Our customers come to us because we have an experienced and knowledgeable team who work with them to help manage build-out investments, track supply usage and streamline their supply chain needs. Many, therefore, compare us to the ‘picks and shovels’ sold to miners during the gold rush, but that is a small part of the story.

Picks and shovels was a retail play for miners and is ridiculously simplistic. GrowLife’s mission is far greater as we serve cultivators who have an expensive crop for human consumption; I really hate the picks comparison. Our supplies, equipment and services enable cultivators to grow crops that ensure their operations meet compliance standards and produce medicinal crops that are safe for consumption. Comparing our business to picks and shovels dismisses patients who consume these crops.
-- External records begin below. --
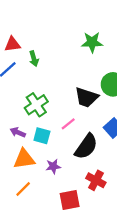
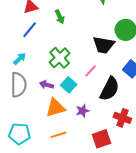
green arrow: (34, 59) -> (60, 17), moved
cyan square: (42, 136) -> (69, 85), turned 35
orange line: (23, 189) -> (58, 135), turned 35

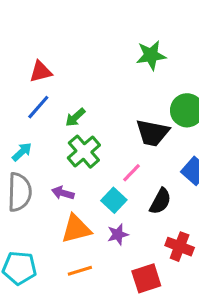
green arrow: (60, 17) -> (75, 117), moved, turned 72
cyan square: (69, 85) -> (114, 200), moved
black semicircle: (110, 89) -> (160, 201), size x0.7

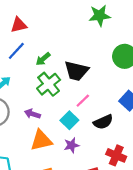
black trapezoid: (152, 133) -> (76, 71), moved
black semicircle: (160, 201) -> (103, 122), turned 36

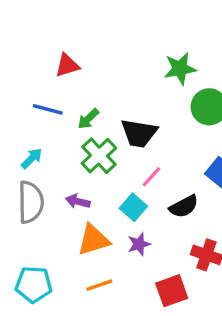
green star: (100, 15) -> (180, 69), moved
red triangle: (19, 25) -> (67, 65), moved
blue line: (16, 51) -> (48, 109), turned 66

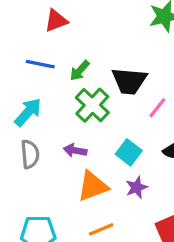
cyan arrow: (32, 158) -> (28, 112), size x1.4
pink line: (151, 177) -> (157, 108), moved
gray semicircle: (31, 202) -> (30, 154), size x0.7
On another note, we also help cultivators identify products that can reduce their carbon footprint and conserves vital resources, such as water and electricity. This is an area where we will be more actively involved starting this quarter. Few of our competitors take this long view.
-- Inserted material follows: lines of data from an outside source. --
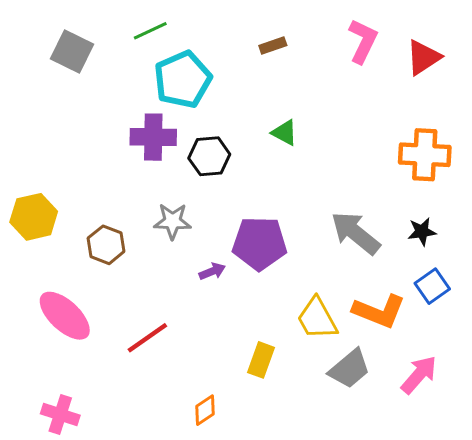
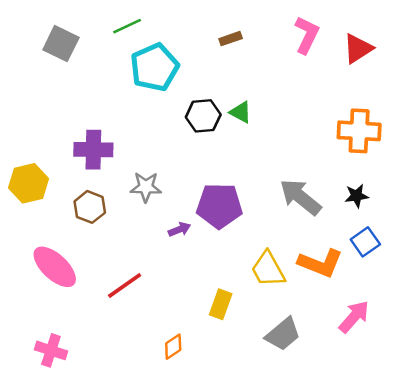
purple cross: (153, 137) -> (93, 150), moved
black hexagon: (209, 156) -> (203, 116), moved
gray trapezoid: (350, 369) -> (283, 334), moved

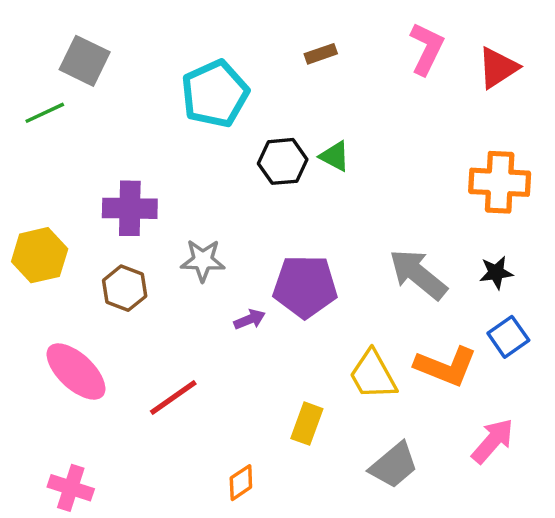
green line: (127, 26) -> (45, 113), moved

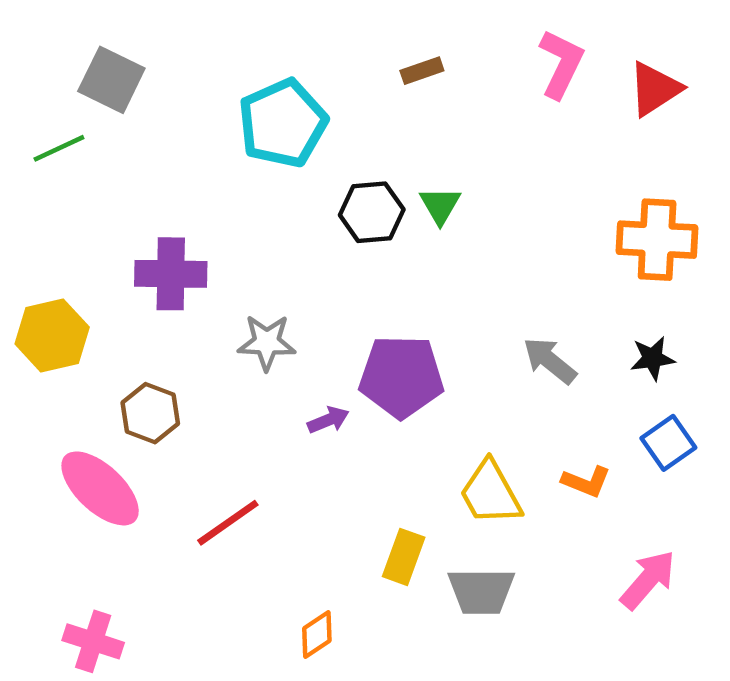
green triangle: (335, 156) -> (440, 205), turned 32
gray arrow: (418, 274) -> (550, 361), size x0.7
brown hexagon: (125, 288) -> (150, 413), moved
orange L-shape: (446, 366) -> (586, 482), size x0.6
gray trapezoid: (394, 465) -> (481, 591), moved, turned 40

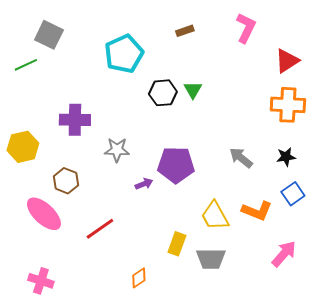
red triangle: (655, 89) -> (287, 61), moved
orange L-shape: (586, 482) -> (257, 211), size x1.4

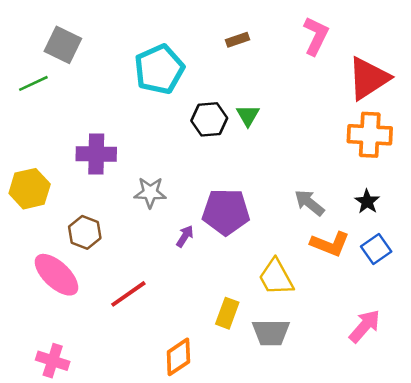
red triangle: (287, 61) -> (368, 78), size x1.4
black star: (286, 157) -> (367, 202), turned -30
purple arrow: (144, 184) -> (185, 236), turned -36
orange L-shape: (257, 211) -> (330, 244), moved
orange diamond: (139, 278) -> (178, 357), size x1.4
How much of your predecessor’s claims still ring true and are still a possibility? i.e., partnerships, GIFT, kiosks, etc. Granted you have so much more to gain by being successful, but how can you assure your investors that you’re not just out to sell shares and shut down the company?

I see GrowLife as a dramatically different Company than it was before. For example, partnerships and claims that make business sense will be pursued, others will not. GrowLife is about its customers and helping them serve their customers. No one can be everything to everyone without sacraficing quality and GrowLife is about quality. I’ve seen it in the tech industry where the leaders offer dozens of products but it’s usually their top two or three that make up 80%+ of the business because that’s what matters.

In GrowLife’s case, we serve cultivators with equipment, supplies and services. We’re not a bank so financing, ATM kiosks, etc. were tested concepts that are off the table. I see our customers as Commercial Cultivators, Urban Farmers, and Home Growers. Although we have five retail stores, I believe that our other sales channels?—?eCommerce, direct sales, and distribution?—?will eclipse our retail business. GrowLife may best serve the industry by helping other retailers address Urban Farmers and Home Growers.

As for your second question, my short answer is that if you believe in a company, then invest in it. If you don’t, then don’t. I would not invest in a company that I do not trust. I didn’t come here to fix a company; I came here to grow an industry. It just so happens that, for whatever reason, things broke in the industry and fixing has become the priority. I hope to get past this fixing distraction soon and focus on building.

There are so many cool things that I see coming out of this new cultivation industry beyond legalization: Smart growing technologies, cleaner and healthier ways to control our food supply in an affordable manner, the economic engine behind a crop that provides undiscovered medicinal benefits without insane side effects, a new entrepreneurial segment that rewards and validates a healthier lifestyle, and a crop that funds all this innovation without tapping our already depleated government funds; Not to mention the crime reduction benefits.

You recently promoted Joseph Barnes to Senior VP. Can you tell us more about him?

When I took charge of the Company in May I zero-based it, including every employee. I decided that we were going to either have the best people or have open positions, but we were not going to compromise the Company. Joe has been with our Hydroponics subsiduary for about five years; four years before it was merged with GrowLife. I stack ranked our organization and found him not only consistently number one but a solid leader who puts the business and his team before himself.

Joe leads a team responsible for serving cultivators across the nation. He also strengthens our distribution power so that our customers can have access to premium cultivation equipment and supplies that are good for the plants and people at the best possible price. The Company is fortunate to have him on the team. I promoted him to Senior Vice-President of Business Development to head up all our sales channels because he is the best both inside and outside of GrowLife.